Dans la chapelle de Saint-Jean-Baptiste de l’église del Carmine[15], il représenta toute la vie de ce saint en plusieurs compartiments et, dans le palais du Parti Guelfe, une histoire de la foi chrétienne peinte à fresque, dans laquelle il introduisit le portrait de Clément IV qui créa cette magistrature[16]. Bientôt après, se rendant à Assise pour achever les œuvres commencées par Cimabue, il passa à Arezzo et peignit, dans l’église paroissiale, la chapelle de saint François qui est près des fonts baptismaux, ainsi que sur une colonne, au-dessus d’un admirable chapiteau corinthien antique, un saint François et un saint Dominique, représentés au naturel. Dans le Dôme vieux, hors les murs, il fit la Lapidation de saint Étienne, dans une petite chapelle, avec un beau groupement de figures [17].
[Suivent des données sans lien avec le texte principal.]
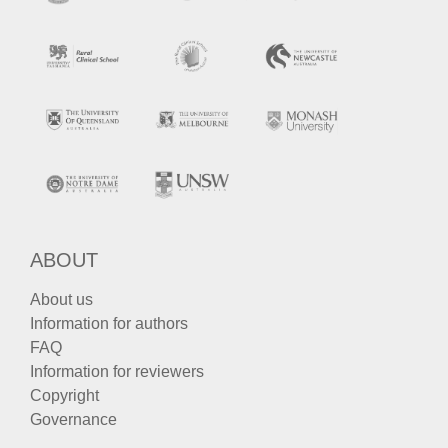
ABOUT
About us
Information for authors
FAQ
Information for reviewers
Copyright
Governance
Ces œuvres terminées, il arriva à Assise, cité de l’Ombrie, où l’appelait Fra Giovanni di Muro della Marca, général des Franciscains[18]. Dans l’église supérieure, il peignit à fresque, sous la galerie intérieure qui passe sous les fenêtres, des deux côtés de l’église, trente-deux histoires représentant les faits et gestes de saint François, soit seize de chaque côté, avec une perfection qui lui attira une grande renommée [19]. De fait, on voit dans ces fresques une grande variété, non seulement dans les gestes et les attitudes des différents personnages, mais encore dans les compositions de tous les sujets, outre qu’on ne saurait trop admirer la diversité des costumes de l’époque et la merveilleuse imitation de la nature qu’il y montra : entre autres, un homme qui montre être vivement attiré par l’eau et boit à une fontaine, en se tenant complètement courbé avec une expression si naturelle qu’on croirait véritablement voir une personne vivante qui boit. On y voit bien d’autres choses dignes de remarque, dont je ne parle pas, pour être bref. Je dirai seulement que cette œuvre attira à Giotto une immense réputation, et que, par suite de ses études continuelles, il mérita d’être appelé le disciple de la nature et non d’autres maîtres.
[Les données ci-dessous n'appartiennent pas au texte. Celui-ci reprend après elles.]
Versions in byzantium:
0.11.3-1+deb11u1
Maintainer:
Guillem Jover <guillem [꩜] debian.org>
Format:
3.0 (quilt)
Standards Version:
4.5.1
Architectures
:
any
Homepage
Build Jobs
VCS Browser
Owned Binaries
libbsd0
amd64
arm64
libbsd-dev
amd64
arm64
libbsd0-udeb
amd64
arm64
Après avoir achevé les peintures de l’église supérieure, Giotto peignit, dans le même lieu, mais dans l’église inférieure, le pourtour du chœur et les quatre compartiments formés par la voûte[20], au-dessus du maître-autel sous lequel est déposé le corps de saint François, avec des compositions aussi belles qu’originales. Dans le premier compartiment, il représenta la Glorification de saint François entouré des Vertus, qui, seules, peuvent obtenir la grâce parfaite de Dieu. D’un côté, l’Obéissance a devant elle un moine à genoux, auquel elle pose un joug dont les liens sont tirés au ciel par des mains mystérieuses ; elle lui recommande le silence, un doigt sur les lèvres et les yeux fixés sur Jésus-Christ qui verse du sang par la plaie du côté. En compagnie de l’Obéissance se tiennent la Prudence et l’Humilité, pour montrer que là où il y a vraiment Obéissance se trouvent toujours l’Humilité et la Prudence, qui font réussir toute chose. Le deuxième compartiment est consacré à la Chasteté qui se tient dans une solide forteresse et ne se laisse pas séduire par les royaumes, les couronnes et les palmes qui lui sont présentés. À ses pieds, se voit la Pureté lavant des personnes nues et la Force qui amène des gens pour se baigner et se purifier ; à côté de la Chasteté la Pénitence chasse l’Amour ailé avec une discipline et fait fuir l’Impudicité. Dans le troisième compartiment, on voit la Pauvreté qui marche pieds nus sur des épines et poursuivie par un chien qui aboie et deux enfants, dont l’un lui jette des pierres, tandis que l’autre relève avec un bâton des ronces, de manière à lui piquer les jambes. C’est son mariage avec saint François que Jésus-Christ tient par la main, en présence de l’Espérance et de la Charité. Le dernier compartiment est consacré non sans mystère à la glorification de saint François, vêtu de la tunique blanche de diacre[21] et triomphant dans le ciel, au milieu d’une multitude d’anges qui forment un chœur et tiennent un étendard orné d’une croix et de sept étoiles ; tout en haut est le Saint-Esprit. Chacun de ces compartiments renferme des inscriptions latines qui expliquent les sujets.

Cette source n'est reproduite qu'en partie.